*For the pdf slides, click here*

# Notations and Terminologies

### Notations

We are interested in the causal effect of some treatment \(A\) on some outcome \(Y\)

Treatment: \(A\), binary

\(A=1\) if receive treatment; and \(A=0\) if receive control

Example: \(A=1\) if receive active drug; and \(A=0\) if receive placebo

Outcome: \(Y\), can be binary or continuous

- Example: \(Y=1\) if dead; \(Y=0\) otherwise
- Example: \(Y\) can be time until death

Pre-treatment covariates: \(X\)

## Potential outcomes and conterfactuals

### Potential outcomes

Potential outcome \(Y^a\) is the outcome we would see if treatment was set to \(A=a\)

Each person has potential outcome \(Y^0, Y^1\)

### Counterfactuals

Conterfactual outcomes: the outcomes would have been observed, had the treatment been different

If my treatment is \(A=1\), then my counterfactual outcomes is \(Y^0\)

If my treatment is \(A=0\), then my counterfactual outcomes is \(Y^1\)

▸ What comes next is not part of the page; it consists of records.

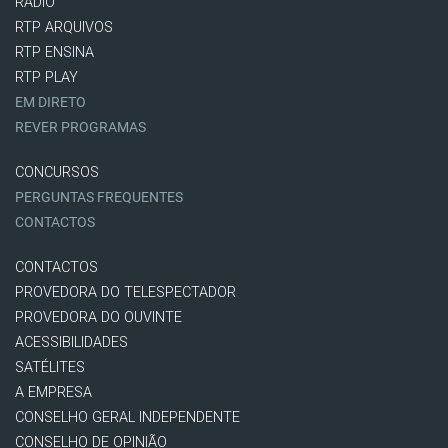
RÁDIO
RTP ARQUIVOS
RTP ENSINA
RTP PLAY
EM DIRETO
REVER PROGRAMAS
CONCURSOS
PERGUNTAS FREQUENTES
CONTACTOS
CONTACTOS
PROVEDORA DO TELESPECTADOR
PROVEDORA DO OUVINTE
ACESSIBILIDADES
SATÉLITES
A EMPRESA
CONSELHO GERAL INDEPENDENTE
CONSELHO DE OPINIÃO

Connection between potential and conterfactuals outcomes

**Before**the treatment decision is made, any outcome is a potential outcome, \(Y^0\) and \(Y^1\)**After**the study, there is an observed outcome \(Y^A\), and counterfactual outcome \(Y^{1-A}\)

### Immutable variables

Variables that we cannot control (or change), such as race, gender, age, are immutable variables

For immutable variables, causal effects are not well defined

In this course, we focus on treatments that could be thought of as

**interventions**

# What are Causal Effects?

### Causal effects

Definition: treatment \(A\) has a causal effect on the outcome \(Y\), if \(Y^1\) differs from \(Y^0\)

- Example
- \(Y\): headache gone one hour from now (yes\(=1\), no\(=0\))
- \(A\): take ibuprofen (\(A=1\)) or not (\(A=0\))

## Fundamental problem of causal inference

### Fundamental problem of causal inference

Fundamental problem of causal inference: we can only observe one potential outcome for each person

However, with certain assumptions, we can estimate

**population level**(average) causal effects \(E(Y^1 - Y^0)\)- Average value of \(Y\) if everyone was treated with \(A=1\) minus average value of \(Y\) if everyone was treated with \(A=0\)

- Headache example:
- Hopeless: What would have happened to me had I not taken ibuprofen? (Unit level causal effect)
- Hopeful: What would the rate of headache remission be if everyone took ibuprofen when they had a headache versus if no one did? (Population level causal effect)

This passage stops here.